12 euros each. Tour was for 2 hours. Meeting place at le Métro Cardinal Lemoine, 5th arrondissement, Left bank.
Chris, the tour guide was excellent. It was enjoyable and informative. There are many writers who lived here including James Joyce, George Orwell, Victor Hugo, Verlaine

At times, it is good to be guided by people who know where to look.

This is a fragment of the medieval wall
3 metre thick at the base and 9 metres high.

This is part of Phillipe Auguste's wall in rue Jacques-Henri Lartigue.
Phillipe Auguste was Phillip 11 of France.
The wall was built between 1190 and 1220.
The wall had a walkway, battlements, fortified gates and round towers at regular intervals. It was built to have primarily a defensive function.
Bits of the wall can be seen in various locations around Paris. You just have to know where to look.






.




These are the steps where Owen Wilson sat as the 1920 Peugot Landaulet,  the car used in the Woody Allen film, Midnight in Paris, drove up to him. Can you believe it! Our friend Marilyn suggested Geoffrey and I see this film and now here am I sitting on the steps.

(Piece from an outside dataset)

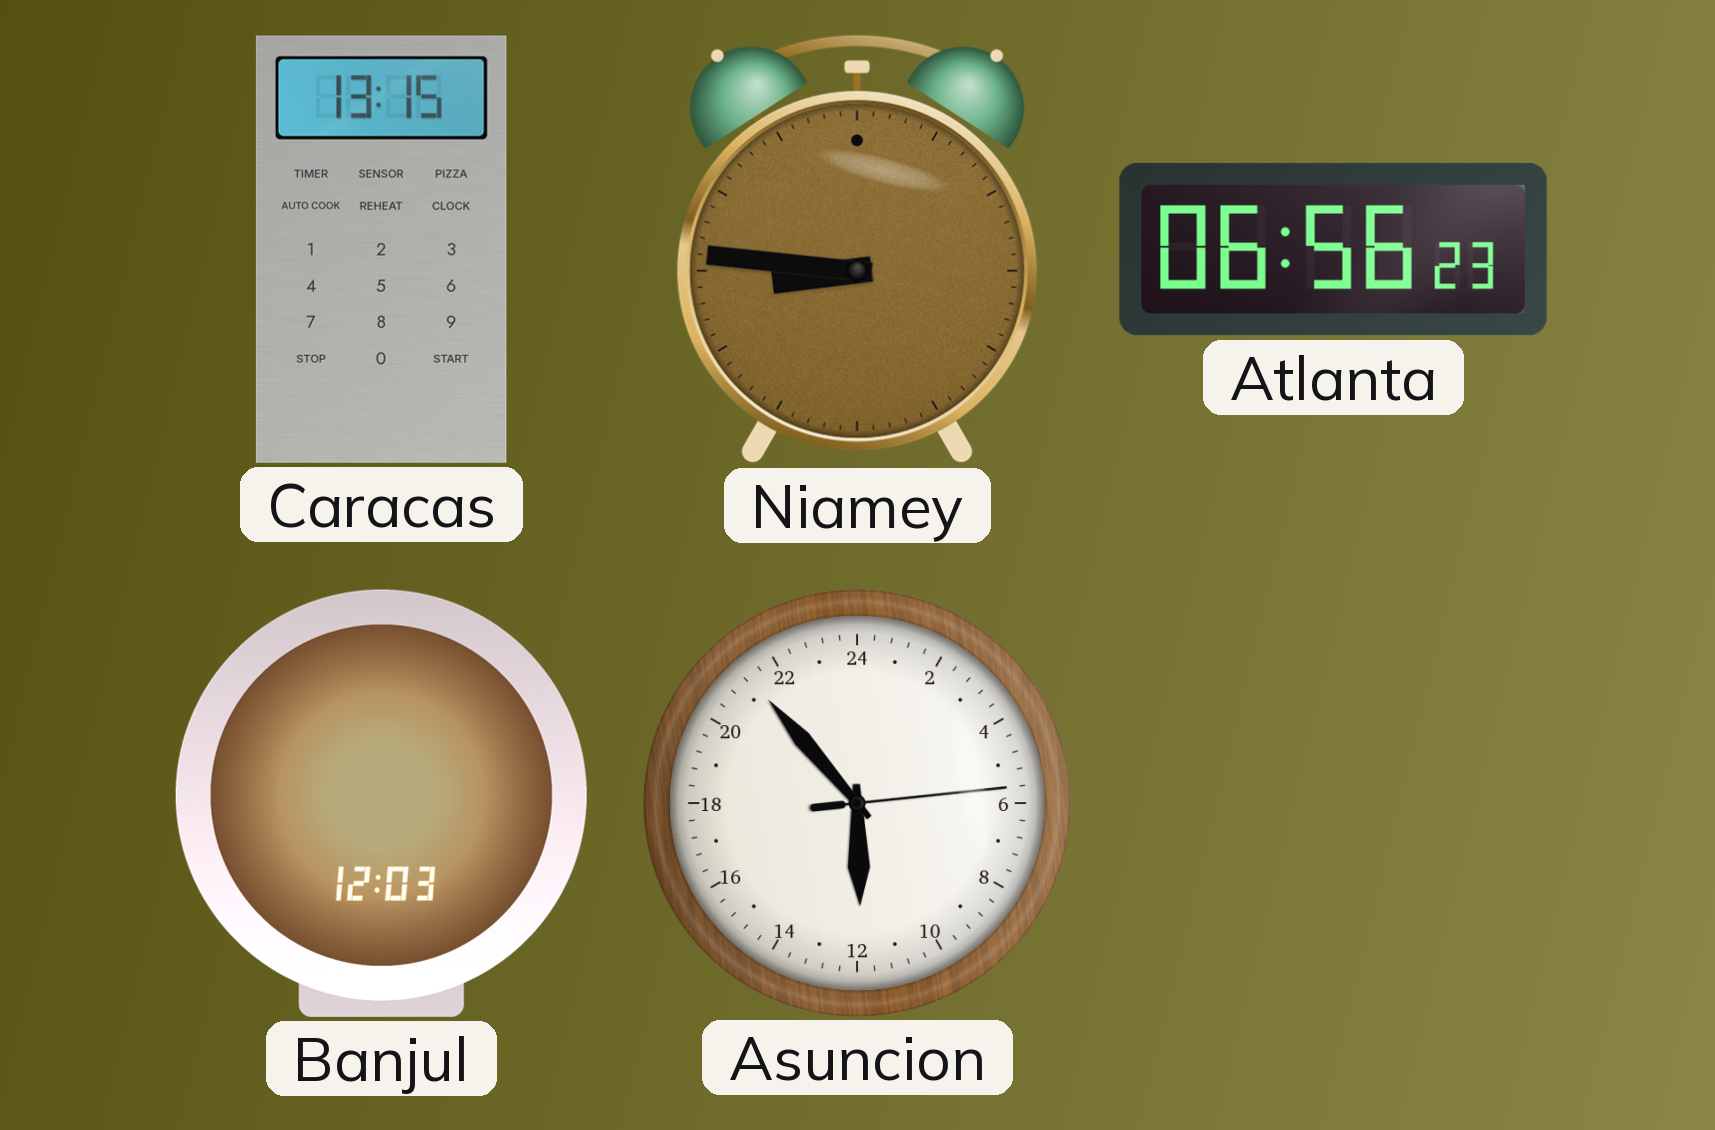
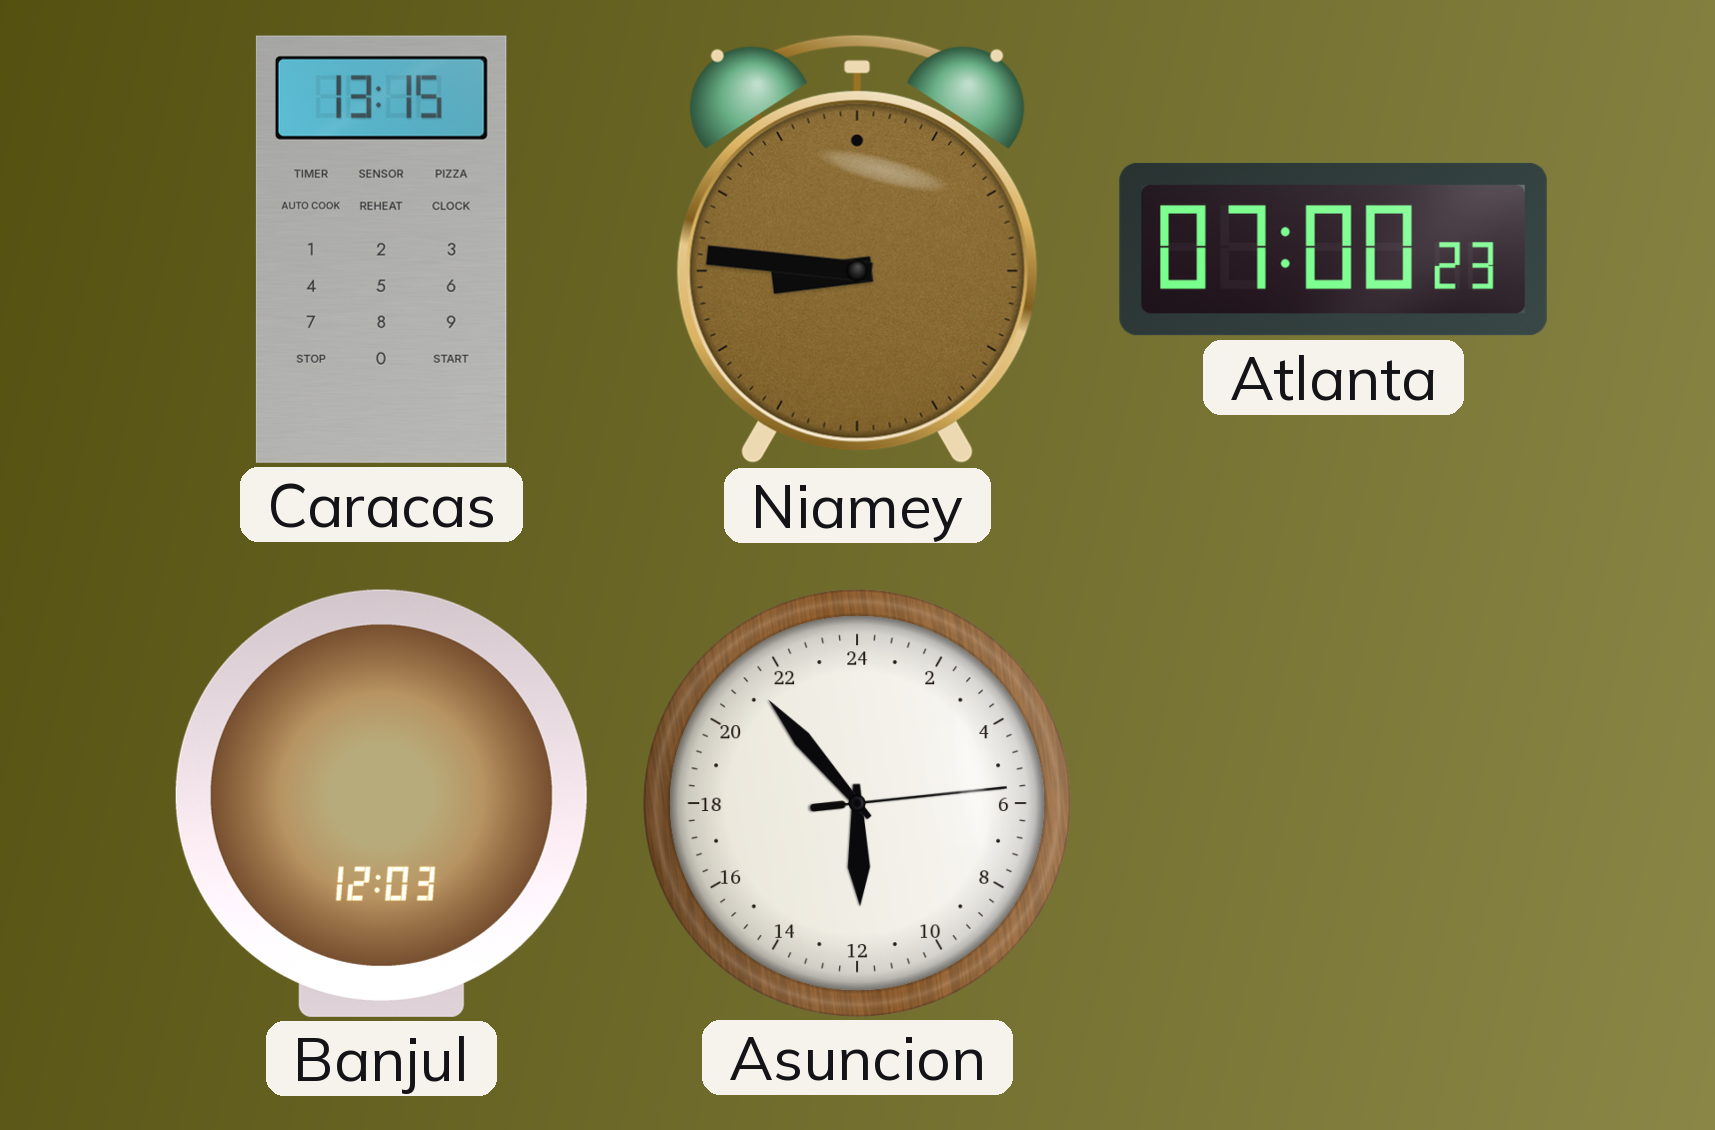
Atlanta: 06:56 -> 07:00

This is the street the car drove up from in Midnight in Paris.
How good is that!
At Place de Abbe Basset, 53 Rue de la Montagne Sainte-Geneviève, on front of the steps of  Église Saint Etienne-Du-Mont. A scene is repeated throughout the movie where, as the church clock strikes midnight, Wilson is transported back in time to the magical age of Picasso, Gertrude Stein, Hemingway, and
F.Scott Fitzgerald.




The historic church of St Étienne-du-Mont
next to the Panthéon

Église St Étienne-du-Mont has the shrine of Ste-Geneviève, the patron saint of Paris.



This Rood screen in Église St Étienne-du-Mont, is the only complete Rood screen left in Paris.
The Rood screen was used to separate the elite from the the ordinary people in the 16th Century



We have just come from la Place de la Contra-Sharpe and on to rue Mouffetard.

Rue Mouffetard is at the top of the Roman road heading toward Lyon. It is an ancient section of the Roman road to Italy, via Lyon.

Rue Mouffetard is a semi-pedestrian street of 605 metres long and 6 metres wide. It is one of the oldest street markets in Paris and winds downhill through the Latin Quarter.



Had lunch here at St-Metard at the end of rue Mouffetard.
The bistro is at the bottom end of rue Mouffetard.
















Me with Helen from Glen Iris. Helen was on the walk with us.